Everyone tends to focus on the “big” in Big Data, so much so that it’s easy to lose focus on the fact that Hadoop is really about data. Let’s regroup for a minute and really look at what’s going on with the data on Hadoop.
First, there’s the core. When people say “Hadoop,” they’re usually referring to the Hadoop core, which I explained earlier:
The Hadoop Distributed File System. What’s it doing with the data? It’s distributing it on nodes and storing it there.
MapReduce. This does the real work in the Hadoop core. If you want to run a process or computation on the data, it “maps” that out to the nodes and then runs the process, and “reduces” the results to your answer. So, it’s processing the data.
Now, if you’re familiar with data at all, you’ll notice that there are a whole lot of things missing from that equation, such as:
This is where the growing list of Apache Hadoop-related projects comes into play.
These projects go by an odd assortment of names: Pig, Hive, Flume, Zookeeper, but they’re often short-changed when we talk about Hadoop. I’ve seen them referred to as the “Hadoop stack,” though some programmers prefer “Hadoop ecosystem." Forrester refers to them as “functional layers.”
For the most part, they’re of interest to developers more than executives, but hopefully a high-level view of these solutions will add some depth to your understanding of Hadoop and its capabilities.
Here are a few of the more common names you’ll hear:
Pig. An analytical tool and runtime engine. Yahoo developed the Pig platform as a way of analyzing data without constantly hand-coding MapReduce jobs. Pig includes a high-level data flow language called, predictably enough, PigLatin, and it’s designed to work with any kind of data (like a pig — get it?), plus a runtime environment where PigLatin programs are executed. Cloudera’s distribution of Hadoop uses Pig and Hive as analytical languages; Forrester lists it under Hadoop’s “modeling and development” layer.
Mahout. A data-mining tool. A Mahout is a person who rides an elephant — a nod to the fact that Hadoop is named after a stuffed elephant treasured by Doug Cutting’s son. Mahout applies what’s called machine learning to data, allowing it to cluster, filter and categorize data and content. It can be used to build recommendation engines and data mining. This also falls under Forrester’s “modeling and development” layer.
For Collecting Data:
Flume is a way to collect, aggregate and move large amounts of event or log data into a Hadoop Distributed File System. Cloudera’s distribution of Hadoop uses Flume for data integration, according to Ravi Kalakota. Forrester classifies it under the Hadoop data collection, aggregation and analysis.

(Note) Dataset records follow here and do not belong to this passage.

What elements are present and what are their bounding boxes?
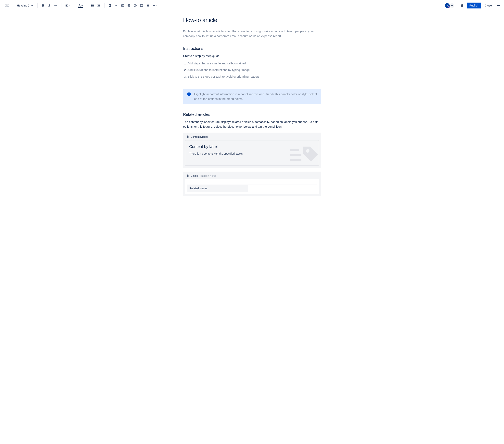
- emoji-button[interactable]: [132, 2, 138, 9]
- separator: [61, 3, 61, 8]
- restrictions-button[interactable]: [459, 2, 465, 9]
- info-panel-text[interactable]: Highlight important information in a pan…: [194, 92, 318, 101]
- info-panel[interactable]: Highlight important information in a pan…: [183, 89, 321, 104]
- avatar-badge: C: [448, 6, 450, 9]
- numbered-list-button[interactable]: 123: [96, 2, 102, 9]
- table-cell-value[interactable]: [248, 185, 317, 192]
- avatar-user[interactable]: CK C: [445, 3, 450, 8]
- chevron-down-icon: [31, 4, 33, 6]
- table-cell-header[interactable]: Related issues: [187, 185, 248, 192]
- svg-point-28: [135, 5, 136, 5]
- related-description[interactable]: The content by label feature displays re…: [183, 120, 321, 129]
- label-decoration-icon: [290, 143, 318, 165]
- svg-point-11: [91, 6, 92, 6]
- document-icon: [186, 174, 189, 177]
- svg-point-43: [499, 5, 500, 6]
- macro-name: Details: [191, 174, 198, 177]
- svg-point-42: [498, 5, 499, 6]
- align-dropdown[interactable]: [64, 2, 72, 9]
- macro-body[interactable]: Related issues: [185, 179, 319, 194]
- svg-point-5: [56, 5, 57, 6]
- macro-meta: | hidden = true: [200, 174, 216, 177]
- svg-point-10: [91, 5, 92, 6]
- svg-rect-49: [290, 159, 301, 161]
- mention-button[interactable]: [126, 2, 132, 9]
- text-color-dropdown[interactable]: [77, 2, 85, 9]
- macro-header: Details | hidden = true: [185, 174, 319, 179]
- confluence-logo-icon: [4, 3, 9, 8]
- insert-dropdown[interactable]: [151, 2, 159, 9]
- details-macro[interactable]: Details | hidden = true Related issues: [183, 172, 321, 196]
- svg-rect-35: [148, 4, 149, 6]
- svg-point-41: [497, 5, 498, 6]
- text-style-label: Heading 2: [17, 4, 30, 7]
- more-actions-button[interactable]: [495, 2, 502, 9]
- macro-header: Contentbylabel: [185, 134, 319, 140]
- collaborator-avatars: CK C: [445, 3, 455, 8]
- separator: [37, 3, 38, 8]
- list-item[interactable]: Add steps that are simple and self-conta…: [187, 61, 321, 66]
- svg-rect-46: [189, 94, 189, 95]
- separator: [104, 3, 105, 8]
- table-row: Related issues: [187, 185, 317, 192]
- svg-point-26: [134, 4, 136, 7]
- macro-name: Contentbylabel: [191, 135, 208, 138]
- image-button[interactable]: [120, 2, 126, 9]
- macro-body[interactable]: Content by label There is no content wit…: [185, 140, 319, 166]
- instructions-list[interactable]: Add steps that are simple and self-conta…: [187, 61, 321, 79]
- bullet-list-button[interactable]: [89, 2, 96, 9]
- separator: [74, 3, 74, 8]
- layouts-button[interactable]: [145, 2, 151, 9]
- instructions-lead[interactable]: Create a step-by-step guide:: [183, 54, 321, 58]
- list-item[interactable]: Add illustrations to instructions by typ…: [187, 68, 321, 72]
- content-by-label-macro[interactable]: Contentbylabel Content by label There is…: [183, 132, 321, 168]
- svg-rect-40: [461, 5, 463, 7]
- document-icon: [186, 135, 189, 138]
- list-item[interactable]: Stick to 3-5 steps per task to avoid ove…: [187, 74, 321, 79]
- svg-text:3: 3: [97, 6, 98, 7]
- page-title[interactable]: How-to article: [183, 17, 321, 23]
- svg-point-4: [55, 5, 56, 6]
- bold-button[interactable]: [40, 2, 46, 9]
- svg-point-9: [91, 4, 92, 5]
- table-button[interactable]: [138, 2, 145, 9]
- editor-content[interactable]: How-to article Explain what this how-to …: [179, 11, 325, 208]
- svg-rect-48: [290, 154, 301, 156]
- svg-rect-34: [147, 4, 148, 6]
- instructions-heading[interactable]: Instructions: [183, 46, 321, 51]
- separator: [87, 3, 87, 8]
- publish-button[interactable]: Publish: [467, 2, 481, 8]
- related-heading[interactable]: Related articles: [183, 112, 321, 117]
- more-formatting-button[interactable]: [53, 2, 59, 9]
- italic-button[interactable]: [46, 2, 53, 9]
- svg-rect-29: [140, 4, 143, 6]
- svg-point-23: [122, 5, 123, 5]
- action-item-button[interactable]: [107, 2, 113, 9]
- info-icon: [187, 92, 191, 96]
- text-style-dropdown[interactable]: Heading 2: [15, 3, 35, 8]
- editor-toolbar: Heading 2 123: [0, 0, 504, 11]
- link-button[interactable]: [113, 2, 120, 9]
- intro-paragraph[interactable]: Explain what this how-to article is for.…: [183, 29, 321, 38]
- details-table[interactable]: Related issues: [187, 185, 317, 192]
- svg-point-45: [189, 93, 189, 93]
- close-button[interactable]: Close: [483, 2, 494, 8]
- svg-point-3: [54, 5, 55, 6]
- svg-point-27: [135, 5, 135, 5]
- svg-point-50: [306, 149, 309, 153]
- svg-line-2: [49, 4, 50, 7]
- svg-rect-47: [290, 149, 299, 151]
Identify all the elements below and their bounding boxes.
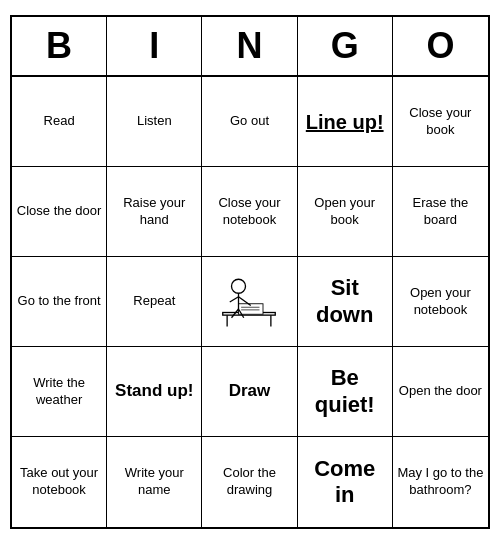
bingo-cell-2: Go out — [202, 77, 297, 167]
bingo-letter-o: O — [393, 17, 488, 75]
bingo-cell-11: Repeat — [107, 257, 202, 347]
bingo-letter-i: I — [107, 17, 202, 75]
bingo-letter-g: G — [298, 17, 393, 75]
bingo-letter-n: N — [202, 17, 297, 75]
svg-point-4 — [232, 279, 246, 293]
bingo-card: BINGO ReadListenGo outLine up!Close your… — [10, 15, 490, 529]
bingo-cell-12 — [202, 257, 297, 347]
bingo-cell-23: Come in — [298, 437, 393, 527]
bingo-cell-22: Color the drawing — [202, 437, 297, 527]
bingo-cell-10: Go to the front — [12, 257, 107, 347]
bingo-cell-3: Line up! — [298, 77, 393, 167]
bingo-cell-13: Sit down — [298, 257, 393, 347]
bingo-cell-15: Write the weather — [12, 347, 107, 437]
bingo-cell-6: Raise your hand — [107, 167, 202, 257]
bingo-letter-b: B — [12, 17, 107, 75]
bingo-header: BINGO — [12, 17, 488, 77]
bingo-cell-14: Open your notebook — [393, 257, 488, 347]
bingo-cell-24: May I go to the bathroom? — [393, 437, 488, 527]
bingo-cell-19: Open the door — [393, 347, 488, 437]
bingo-cell-18: Be quiet! — [298, 347, 393, 437]
bingo-cell-20: Take out your notebook — [12, 437, 107, 527]
bingo-grid: ReadListenGo outLine up!Close your bookC… — [12, 77, 488, 527]
svg-line-6 — [230, 296, 239, 301]
bingo-cell-7: Close your notebook — [202, 167, 297, 257]
bingo-cell-9: Erase the board — [393, 167, 488, 257]
bingo-cell-4: Close your book — [393, 77, 488, 167]
bingo-cell-1: Listen — [107, 77, 202, 167]
bingo-cell-21: Write your name — [107, 437, 202, 527]
svg-line-8 — [232, 309, 239, 318]
bingo-cell-8: Open your book — [298, 167, 393, 257]
bingo-cell-16: Stand up! — [107, 347, 202, 437]
bingo-cell-0: Read — [12, 77, 107, 167]
bingo-cell-17: Draw — [202, 347, 297, 437]
bingo-cell-5: Close the door — [12, 167, 107, 257]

Chukwa is a data collection system and is used to process and analyze huge logs. It includes a toolkit for displaying, monitoring and analyzing the data. It’s a newbie among the Apache projects. Chukwa, by the way, is also a disappearing Nepalese language.
For Integration with Existing IT Systems:
Hive. What’s great about Hive, at least from the enterprise IT point of view, is the queries are written in SQL and converted to MapReduce. This makes it easier to integrate Hadoop data with other enterprise tools, such as BI and visualization tools, according to Jeff Kelly of Wikibon. It can also be used for metadata management.
Sqoop. While Hive helps you integrate Hadoop data into existing IT systems, Sqoop goes the other way and helps you move data out of traditional relational databases and data warehouses into Hadoop. “It allows users to specify the target location inside of Hadoop and instruct Sqoop to move data from Oracle, Teradata or other relational databases to the target,” writes Kelly.
HCatalog is a table and storage management service for Hadoop data. It manages schemas and supports interoperability across the other data processing tools (e.g., Pig, MapReduce, Hive, etc.).
Zookeeper. Just as you need a way to manage multiple servers, you need a way to manage Hadoop nodes. Zookeeper fills this role.
Cassandra. Even though Cassandra isn’t part of the Apache Hadoop project, I’m mentioning it because it’s in the trade press a lot. It can be used with Hadoop, but more often, it’s used with the Hadoop ecosystem, but in place of the Hadoop File Distributed System. It’s a scalable, multi-master database with no single points of failure.